2. The reference to Tell Mama “launching” their report at a Quilliam Foundation event is from the same source which published the photo of Fiyaz Mughal at Quilliam’s office. You can read “Lapidomedia’s” full article, but to quote an excerpt from their report:
“Tell MAMA’s latest report, launched at counter extremism think tank Quilliam on Wednesday evening, was compiled by researchers at Teeside University’s Centre for Fascist, Anti-Fascist and Post-Fascist Studies.”
If Tell Mama felt so strongly about this factual error, why did they not correct this significant point in the original article by Lapidomedia?
3. In an embarrassing attempt to “expose” my supposed double standards, and a means to try and ridicule any link they have to the Quilliam Foundation, Tell Mama referred to an incident when I shared a platform with their outreach officer, Rehman Anwer on British Muslim TV. However, there is a palpable difference between me sharing a media stage with Tell Mama employees, and the director of an organisation that claims to tackle Islamophobia willingly sharing a platform and defended its reasons for doing so, with a group that has associated with some of the worst perpetrators of anti-Muslim prejudice (Gatestone Institute, Tommy Robinson, Ayaan Ali Hirsi, Sam Harris, to name but a few).
The two examples cited by Tell Mama in justifying them speaking at a Quilliam Foundation event were events on a neutral platform hosted by neutral organisations. The same also applies for the iERA extremism debate, where both Fiyaz Mughal and I dealt with each other very honourably, as I did with all the other speakers – even the ones I am diametrically opposed to. However, Fiyaz Mughal sharing a platform with Moazzam Begg and me sharing a platform with Tell Mama on a neutral platform is an entirely different scenario to Fiyaz “launching” (according to Lapiodomedia) Tell Mama’s annual report on a Quilliam platform.
4. I never once accused Tell Mama of “working with” Quilliam. I merely questioned their judgement in speaking at an event hosted by Quilliam, and then emphatically defending their decision for doing so on the Left Foot Forward blog.
5. The questions about academics on Tell Mama’s board is one that I am genuinely interested in, and I look forward to their reappraisal of associating with Tell Mama in light of the information cited in my article.

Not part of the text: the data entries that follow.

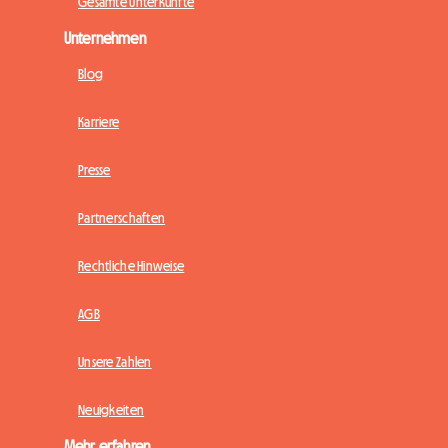
Gesamte Unterkünfte
Unternehmen
Blog
Karriere
Presse
Partnerschaften
Rechtliche Hinweise
AGB
Unsere Zahlen
Neuigkeiten
Mehr erfahren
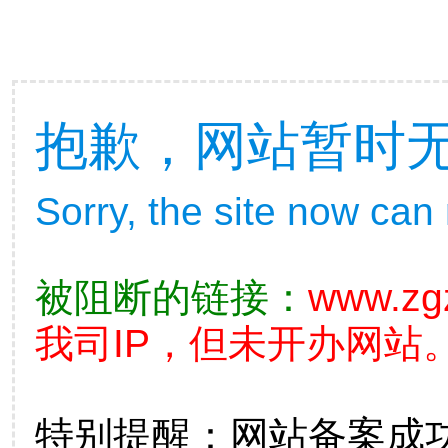
抱歉，网站暂时
Sorry, the site now can
被阻断的链接：
www.zg
我司IP，但未开办网站。
特别提醒：网站备案成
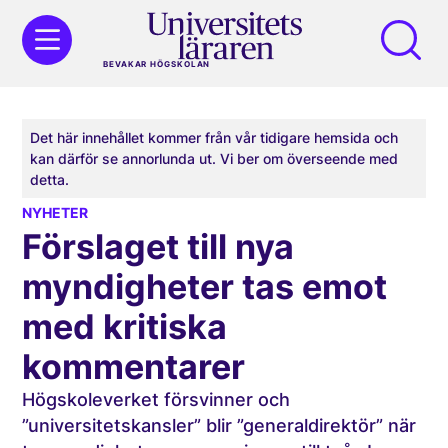
BEVAKAR HÖGSKOLAN
Det här innehållet kommer från vår tidigare hemsida och
kan därför se annorlunda ut. Vi ber om överseende med
detta.
NYHETER
Förslaget till nya
myndigheter tas emot
med kritiska
kommentarer
Högskoleverket försvinner och
”universitetskansler” blir ”generaldirektör” när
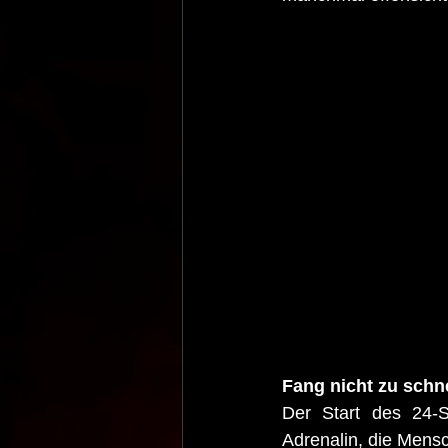
Fang nicht zu schne
Der Start des 24-
Adrenalin, die Mens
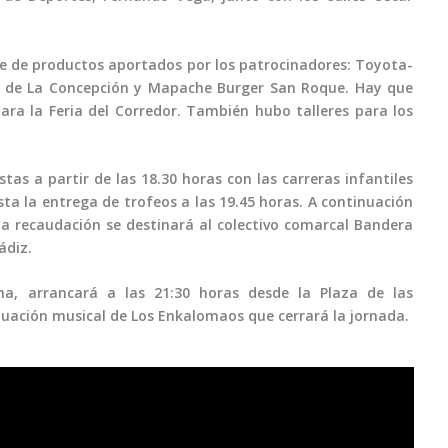
te de productos aportados por los patrocinadores: Toyota-
ea de La Concepción y Mapache Burger San Roque. Hay que
a la Feria del Corredor. También hubo talleres para los
tas a partir de las 18.30 horas con las carreras infantiles
sta la entrega de trofeos a las 19.45 horas. A continuación
uya recaudación se destinará al colectivo comarcal Bandera
ádiz.
na, arrancará a las 21:30 horas desde la Plaza de las
ctuación musical de Los Enkalomaos que cerrará la jornada.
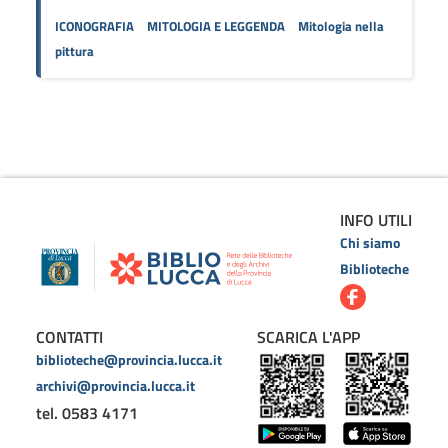
ICONOGRAFIA
MITOLOGIA E LEGGENDA
Mitologia nella
pittura
INFO UTILI
Chi siamo
Biblioteche
CONTATTI
SCARICA L'APP
biblioteche@provincia.lucca.it
archivi@provincia.lucca.it
tel. 0583 4171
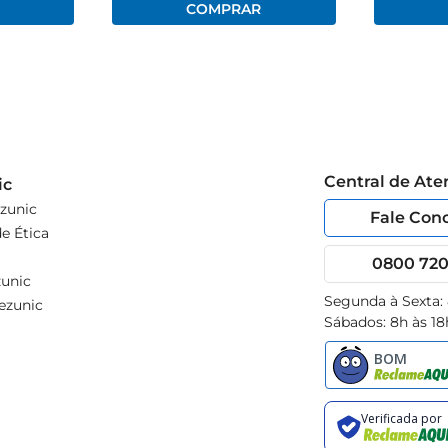
Central de At
ic
zunic
Fale Con
e Ética
0800 720 
unic
Segunda à Sexta:
ezunic
Sábados: 8h às 18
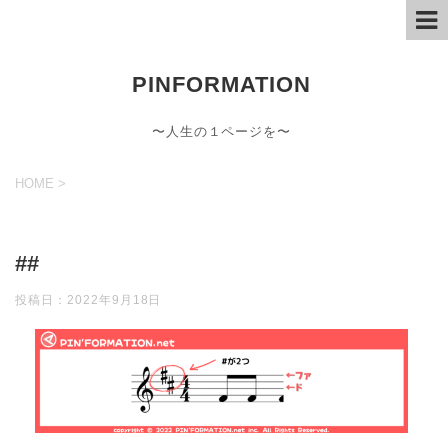
PINFORMATION
〜人生の１ページを〜
HOME
>
##
投稿日：
2022年9月18日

6. 5Pillars is a news site, the second busiest Muslim website in the country (after Single Muslim.com), and naturally we will cite numerous sources for news if it is of interest to our readers. I mean, for goodness sake, Tell Mama has publicly “showed off” the fact that 5Pillars report on their cases and findings! Furthermore, like every website in the world, we will do what is necessary to drive traffic to our website which does not break any laws or Islamic principles.

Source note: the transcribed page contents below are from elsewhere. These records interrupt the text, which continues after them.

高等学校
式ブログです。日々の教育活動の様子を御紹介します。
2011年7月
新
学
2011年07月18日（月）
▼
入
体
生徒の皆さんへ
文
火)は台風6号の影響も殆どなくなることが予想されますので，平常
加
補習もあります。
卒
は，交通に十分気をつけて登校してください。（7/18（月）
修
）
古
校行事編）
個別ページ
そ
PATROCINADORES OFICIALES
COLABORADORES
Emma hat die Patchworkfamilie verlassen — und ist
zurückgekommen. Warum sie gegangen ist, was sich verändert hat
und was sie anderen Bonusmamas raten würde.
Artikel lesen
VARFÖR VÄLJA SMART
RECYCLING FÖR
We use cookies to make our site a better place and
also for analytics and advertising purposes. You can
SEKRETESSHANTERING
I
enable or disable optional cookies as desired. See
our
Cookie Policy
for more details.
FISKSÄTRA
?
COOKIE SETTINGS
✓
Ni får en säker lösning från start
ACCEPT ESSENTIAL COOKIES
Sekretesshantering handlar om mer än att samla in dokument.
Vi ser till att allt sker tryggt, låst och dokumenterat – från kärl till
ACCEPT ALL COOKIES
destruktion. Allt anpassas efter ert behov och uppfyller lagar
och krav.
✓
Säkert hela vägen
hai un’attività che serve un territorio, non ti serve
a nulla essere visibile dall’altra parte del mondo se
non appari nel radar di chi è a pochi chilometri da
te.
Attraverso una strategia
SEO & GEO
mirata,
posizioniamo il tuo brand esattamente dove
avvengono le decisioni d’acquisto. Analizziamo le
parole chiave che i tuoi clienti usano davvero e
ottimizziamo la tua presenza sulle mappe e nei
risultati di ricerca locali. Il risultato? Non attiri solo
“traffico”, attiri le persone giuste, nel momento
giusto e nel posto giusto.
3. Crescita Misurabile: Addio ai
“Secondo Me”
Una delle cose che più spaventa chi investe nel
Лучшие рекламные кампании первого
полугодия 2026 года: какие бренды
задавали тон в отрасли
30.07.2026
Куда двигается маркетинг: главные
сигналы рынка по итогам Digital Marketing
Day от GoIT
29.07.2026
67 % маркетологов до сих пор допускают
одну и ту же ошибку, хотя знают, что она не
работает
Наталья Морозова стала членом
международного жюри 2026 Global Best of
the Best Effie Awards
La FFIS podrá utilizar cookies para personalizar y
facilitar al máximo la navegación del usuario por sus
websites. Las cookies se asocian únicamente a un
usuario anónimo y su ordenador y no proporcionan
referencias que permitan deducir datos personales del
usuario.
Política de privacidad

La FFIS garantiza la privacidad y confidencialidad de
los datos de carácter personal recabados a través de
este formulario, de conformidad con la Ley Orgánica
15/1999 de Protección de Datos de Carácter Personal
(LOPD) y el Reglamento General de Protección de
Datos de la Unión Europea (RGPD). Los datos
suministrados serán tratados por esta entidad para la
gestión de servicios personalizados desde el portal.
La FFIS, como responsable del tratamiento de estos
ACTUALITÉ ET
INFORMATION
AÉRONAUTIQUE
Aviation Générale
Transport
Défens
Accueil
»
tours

However, the articles in the Middle East Eye and 5Pillars were an opinion – my opinion – Tell Mama would do well to observe the difference between “news” and “opinion”.
7. The National Police Chiefs Council was only established in April 2015…so that begs the question – how long have Tell Mama been lobbying them to record Islamophobia?
8. One of the most important omissions in Tell Mama’s article is that they have not expressed regret at speaking at a Quilliam Foundation event, nor have they admitted that it was a mistake.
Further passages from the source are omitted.